Activity
Your answer should give again, exactly, the lines from the beginning of the entries below through the line containing "Text-to-Give Fundraising". It must contain no pictures.

[Page-level text extractions]
──────

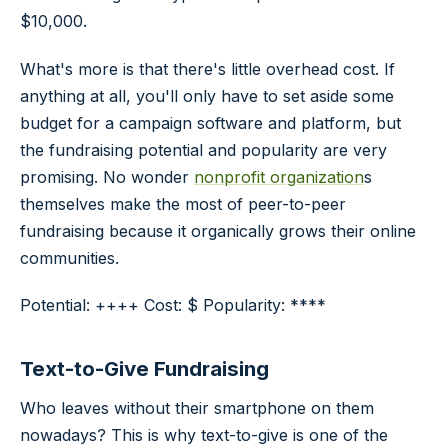
$10,000.
What's more is that there's little overhead cost. If
anything at all, you'll only have to set aside some
budget for a campaign software and platform, but
the fundraising potential and popularity are very
promising. No wonder
nonprofit organization
s
themselves make the most of peer-to-peer
fundraising because it organically grows their online
communities.
Potential: ++++ Cost: $ Popularity: ****
Text-to-Give Fundraising
Who leaves without their smartphone on them
nowadays? This is why text-to-give is one of the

──────

Answer section
$10,000.
What's more is that there's little overhead cost. If
anything at all, you'll only have to set aside some
budget for a campaign software and platform, but
the fundraising potential and popularity are very
promising. No wonder
nonprofit organization
s
themselves make the most of peer-to-peer
fundraising because it organically grows their online
communities.
Potential: ++++ Cost: $ Popularity: ****
Text-to-Give Fundraising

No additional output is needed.